Is electricity a commodity, to be delivered within a market context with minimal state interference? Or is it a social service, with long-term implications so great for the economy and the environment that policy needs to be coordinated centrally?
Neither the previous government nor the present one has seemed to have an answer to the question, which can perhaps be restated as “who is the ultimate guarantor of secure, economic and environmentally acceptable electricity supplies—commercial companies or the government?” So they have set up a “market,” then intervened heavily in that market on a regular basis to persuade companies to deliver on social and environmental goals. The outcome is a situation in which companies are nervous to invest but government no longer has the levers to dictate outcomes.
Left to itself, the market would build very little but gas-first power stations. They are relatively cheap and quick to construct (so investors get their money back quickly), and if the gas price increases so does the power price, protecting their profitability. Government has to work very hard to persuade the market to build low-carbon sources, which are cheaper to run but much more expensive to build and so much riskier.
Each new nuclear plant would be a major infrastructure project at a time when there is much talk of needing to kickstart the economy. It would reduce the UK’s dependence on imported gas—in the wildest of fracking scenarios we’ll still be a major importer, ultimately from Russia and the Middle East, increasingly in competition with China. It would reduce our greenhouse gas emissions. And unlike variable renewables, it would not run coach and horses through the economics of power production. (Last week German environment minister Peter Altmaier estimated the price of Germany’s plans to move from nuclear and coal to renewables at €1 trillion when all costs are included, a figure close to the UK national debt. Creating a grid which can cope with wind output when the wind is blowing, but replace it with other power when it is not, would alone cost between €27.5bn and €42.5bn.)
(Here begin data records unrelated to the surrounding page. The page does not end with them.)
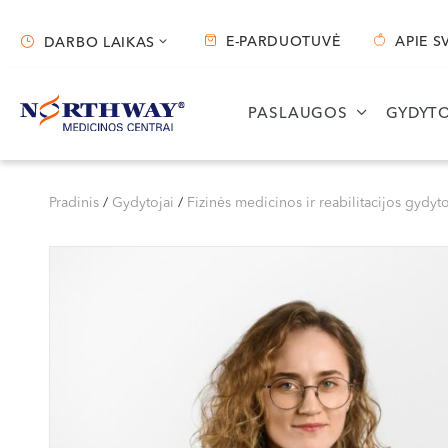
E-PARDUOTUVĖ
APIE S
DARBO LAIKAS
Darbo laikas
PASLAUGOS
GYDYTO
Vilnius
Kaunas
S. Žukausko g. 19
Miško g. 25A
Pradinis
/
Gydytojai
/
Fizinės medicinos ir reabilitacijos gydyto
Darbo laikas:
Darbo laikas:
I-V 07:30 - 20:30
I-V 08:00 - 20:00
VI 09:00 - 15:00
VI 09:00 - 15:00
VII --
VII --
If the government is determined to stick to the market mantra then it faces two broad options. Abandon nuclear power, and with it the carbon targets, and commit the UK, by default, to a new dash for gas. Or intervene so heavily in the market that the risks of nuclear investment—which the Yeo report characterises as construction risks, revenue risks and policy risks—are to a considerable extent borne by electricity consumers and/or the taxpayer. Neither of these positions is a comfortable one.
John Hayes, the energy minister, has given the strongest indication I have seen that government is set on nuclear new build and will provide whatever guarantees are needed to deliver on this. But for my money the problem lies not with the specific measures being discussed, but with the concept that an essentially “short-term” market is the appropriate way of taking decisions which will still be affecting our environmental and economic performance in several decades’ time.